Possibile sospensione della patente per chi guida e usa lo smartphone

Possibile sospensione della patente per chi guida e usa lo smartphone

E' questo il decreto a cui sta lavorando il governo e che potrebbe essere varato già entro il prossimo mese. "Il cammino del nuovo codice della strada - annuncia Nencini - è finalmente ripreso al Senato, dov'era rimasto fermo per la mancata copertura finanziaria di alcune voci". La prima emergenza è, appunto, quella di chi usa il cellulare alla guida.
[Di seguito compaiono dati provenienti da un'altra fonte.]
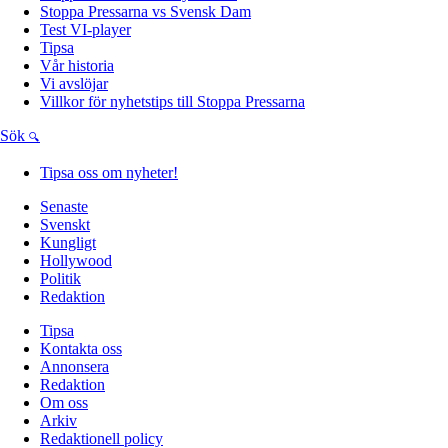
Stoppa Pressarna vs Svensk Dam
Test VI-player
Tipsa
Vår historia
Vi avslöjar
Villkor för nyhetstips till Stoppa Pressarna
Sök
Tipsa oss om nyheter!
Senaste
Svenskt
Kungligt
Hollywood
Politik
Redaktion
Tipsa
Kontakta oss
Annonsera
Redaktion
Om oss
Arkiv
Redaktionell policy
Il micidiale mix tra velocità e guida, però, alza ancora i numeri, tanto che il ministro Graziano Delrio è arrivato a ipotizzare che "l'ottanta per cento degli incidenti stradali gravi deriva dall'uso del cellulare alla guida".

D'ora in poi sarà assolutamente vietato telefonare senza bluetooth, mandare e ricevere sms, chattare su WhatsApp, consultare internet e persino farsi gli autoscatti al volante.

La proposta governativa andrebbe a sostituire l'attuale piano sanzionatorio, che prevede solo un'ammenda compresa tra i 160 e i 646 euro e la decurtazione di cinque punti, mentre il ritiro della patente scatta in via eventuale, se il comportamento viente reiterato.

L'accordo fra Trasporti e Interno parla di un inasprimento di multe e sanzioni: per chi utilizza il cellulare alla guida, se il progetto diventerà legge, scatterà la sospensione della patente - da uno a tre mesi - già alla prima violazione, mentre oggi questa misura è prevista solamente in caso di violazione reiterata nel tempo. Insiste Nencini: "È un fenomeno in continua crescita, bisogna intervenire in tempi molto brevi per stroncarlo".